3か所目|法人が借主になると、特約の効き方が変わる
ここがいちばん見落とされます。消費者契約法2条1項は「消費者」を個人と定義し、かっこ書きで「事業として又は事業のために契約の当事者となる場合におけるものを除く」と書いています。2項の「事業者」は「法人その他の団体及び事業として又は事業のために契約の当事者となる場合における個人」。3項で「消費者契約」は消費者と事業者との間で締結される契約とされています。
この定義を賃貸に当てはめると、次のようになります。
- 賃貸経営をしている個人の大家は、2項の後半に当たり事業者の側です
- 入居者が個人なら、その契約は消費者契約です
- 社宅として法人が借主になる契約は、借主が法人なので消費者契約ではありません
効いてくるのは10条です。「消費者の権利を制限し又は消費者の義務を加重する消費者契約の条項であって、民法第一条第二項に規定する基本原則に反して消費者の利益を一方的に害するものは、無効とする」。この無効の主張は、消費者契約でなければ出てきません。学生本人や社会人本人を借主にすれば10条の枠の中、法人契約なら枠の外という差が生まれます。
ただし、個別の条項が有効か無効かは事案ごとの判断で、裁判例が積み上がっている領域です。
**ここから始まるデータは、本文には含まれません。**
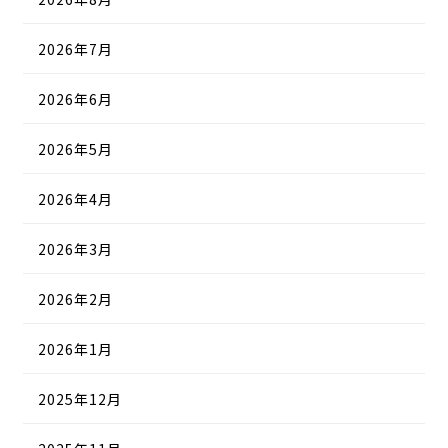
2026年7月
2026年6月
2026年5月
2026年4月
2026年3月
2026年2月
2026年1月
2025年12月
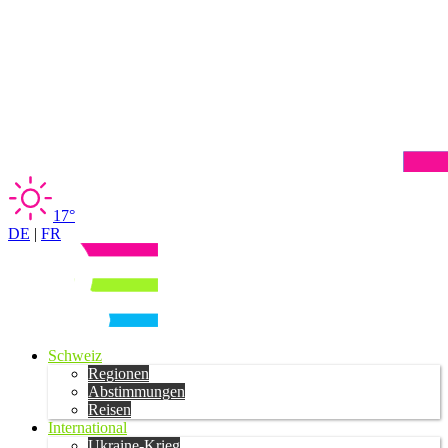
17°
DE
|
FR
Schweiz
Regionen
Abstimmungen
Reisen
International
Ukraine-Krieg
原状回復の負担や違約金の条項を作るときは、一般的には弁護士に条文を見てもらうのが安全です。ここでお伝えできるのは、借主が個人か法人かで、同じ特約の危うさが変わるという枠組みまでです。
3か所を紙の上に落とす
やることは、募集図面の作り直しではありません。申込を受けたあとに使う書式を、2通りに分けておくだけです。
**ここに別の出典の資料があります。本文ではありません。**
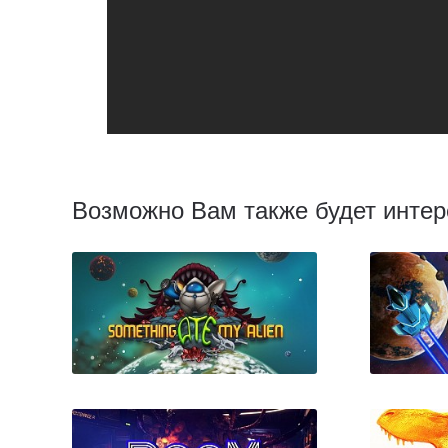
Возможно Вам также будет интер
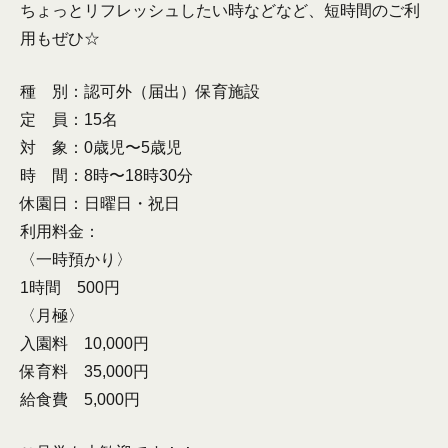
ちょっとリフレッシュしたい時などなど、短時間のご利
用もぜひ☆
種 別：認可外（届出）保育施設
定 員：15名
対 象：0歳児〜5歳児
時 間：8時〜18時30分
休園日：日曜日・祝日
利用料金：
〈一時預かり〉
1時間 500円
〈月極〉
入園料 10,000円
保育料 35,000円
給食費 5,000円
- 契約者を誰にするか。18歳以上なら本人でも成立する、という前提で選ぶ
- 住民票の異動を、鍵の引渡しの条件に並べるか。連絡が実家を回る形を許すかどうかと合わせて決める
- 借主が法人か個人かで、特約のひな型を分ける。法人契約の側では10条を前提にしない
学生向けを厚くするなら、3月に同時退去が来ることも同じ表に書き込んでおきます。審査の基準そのものをどこまで動かすかは、大家が入居審査をどこまで厳しくするか|空室が延びる基準と、緩めてはいけない一線と並べて考えると決めやすくなります。
まとめ
- 民法4条は2022年4月1日から「年齢十八歳をもって、成年とする」。5条2項の取消しが残るのは18歳未満だけ
- 住民基本台帳法22条の転入届は入居者の義務。12条の3第1項1号で大家も住民票の第三者請求ができるが、出るかどうかは市町村長の判断
- 消費者契約法2条1項・2項・3項の定義から、法人が借主の社宅契約は消費者契約ではなく、10条の無効の主張が出てこない
手元の入居申込書を開いて、勤務先の欄が空白の申込が何件あるかを数えてください。その件数が、上の3か所を切り替えなければならない件数です。